The Sentinel, Red Bluff, California, September 21, 1878, page 1

Astounding Revelations-Startling Disclosures--
Drama in Three Acts.
    At last, the general change in our local papers is an accomplished fact; and certainly their improved appearance and full columns of interesting items are well worthy of perusal, and would be creditable to any locality. They fully meet the advanced stage and demands of the times. Most assuredly those public benefactors that provide our literary food should receive a liberal support that would ensure a permanent success.
    Mr. James Herd was in from Applegate on Sunday, and says work is being pushed forward on the "grand ditch," a large force being employed. He expects to have his saw mill in running order in a few weeks, when he will commence on very select timber, a large supply of which is very conveniently at hand.
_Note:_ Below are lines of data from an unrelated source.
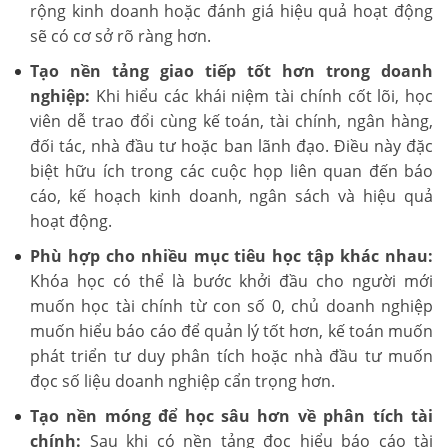
rộng kinh doanh hoặc đánh giá hiệu quả hoạt động
sẽ có cơ sở rõ ràng hơn.
Tạo nền tảng giao tiếp tốt hơn trong doanh
nghiệp:
Khi hiểu các khái niệm tài chính cốt lõi, học
viên dễ trao đổi cùng kế toán, tài chính, ngân hàng,
đối tác, nhà đầu tư hoặc ban lãnh đạo. Điều này đặc
biệt hữu ích trong các cuộc họp liên quan đến báo
cáo, kế hoạch kinh doanh, ngân sách và hiệu quả
hoạt động.
Phù hợp cho nhiều mục tiêu học tập khác nhau:
Khóa học có thể là bước khởi đầu cho người mới
muốn học tài chính từ con số 0, chủ doanh nghiệp
muốn hiểu báo cáo để quản lý tốt hơn, kế toán muốn
phát triển tư duy phân tích hoặc nhà đầu tư muốn
đọc số liệu doanh nghiệp cẩn trọng hơn.
Tạo nền móng để học sâu hơn về phân tích tài
chính:
Sau khi có nền tảng đọc hiểu báo cáo tài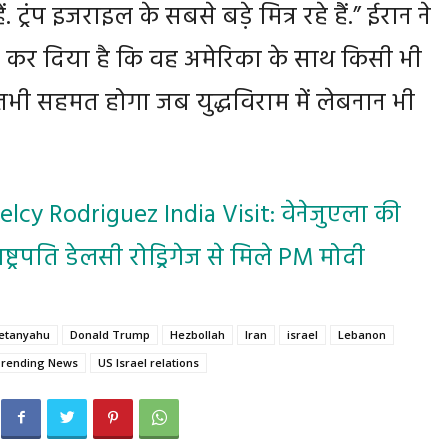
. ट्रंप इजराइल के सबसे बड़े मित्र रहे हैं.” ईरान ने
्ट कर दिया है कि वह अमेरिका के साथ किसी भी
भी सहमत होगा जब युद्धविराम में लेबनान भी
elcy Rodriguez India Visit: वेनेजुएला की
्ट्रपति डेलसी रोड्रिगेज से मिले PM मोदी
etanyahu
Donald Trump
Hezbollah
Iran
israel
Lebanon
rending News
US Israel relations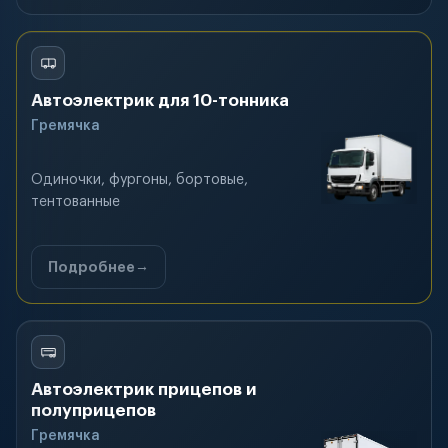
Автоэлектрик для 10-тонника
Гремячка
Одиночки, фургоны, бортовые,
тентованные
Подробнее
Автоэлектрик прицепов и
полуприцепов
Гремячка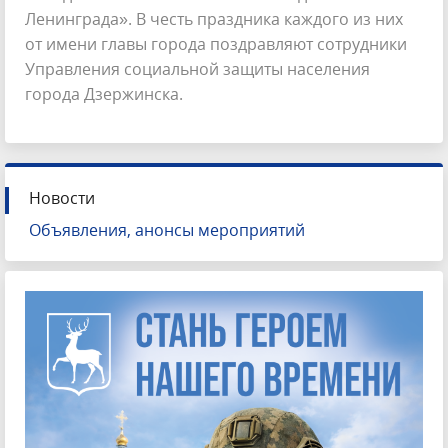
Ленинграда». В честь праздника каждого из них
от имени главы города поздравляют сотрудники
Управления социальной защиты населения
города Дзержинска.
Новости
Объявления, анонсы мероприятий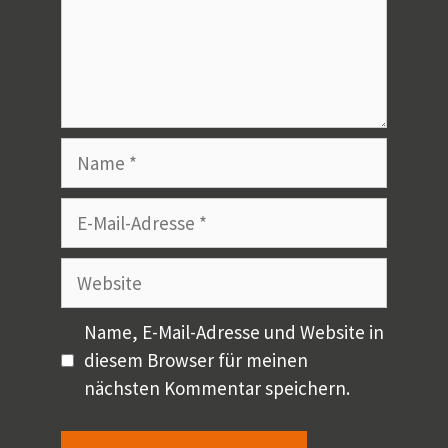
Name
E-
Mail-
Adresse
Website
Name, E-Mail-Adresse und Website in
diesem Browser für meinen
nächsten Kommentar speichern.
    A merchant on our streets last week said he would give $1,000.00 to see a laboring man, that he required immediate and substantial help. One or two offers were made, but one with good solid bone and muscle, who would not be afraid to wrestle with his bales and boxes. There is a chance, lads--look it up--you are all known personally but the right one will succeed.
    He bussed her and called her his sweet turtledove--but when she gave him a left-handed wipe like a blunderbuss, he maliciously called her a snapping turtle and shook his finger under her nose--she arose to the full dignity of the situation, and sneezed on him--he beat a retreat with his coattail playing a devil's tattoo; she was certainly in earnest.
    G. Karewski has several wagons for sale, manufactured by Fish Bros. They are well adapted for this country, but why not manufacture them at home.
    There is a row of new houses standing empty adjacent to Breckenfield's Cigar Store.
    Newman Fisher is building an addition to his residence.
    We do not fully comprehend the contemplations of Veit Schutz but he is brewing an enlargement to his brewery, and, possibly, to his domestic felicitations--we extend our hearty congratulations in advanced anticipations.
    Died--Oct. 5th, Jasper Beall, son of Thos. F. and Ann Beall, aged about 13 years. The bereaved have the public sympathy in their afflictions.
    Day & Ratrie manufactured 180 gal. of cider last week. Ratrie said the Judge would rather drink than grind. We know by sample that it is good cider.
    A new machine started up recently--two of the fair sex wanted a stick sharpened, one of them held it down, while the other applied the drawing knife--they thought it more lively than any they encountered in their youth. Doubtful (?)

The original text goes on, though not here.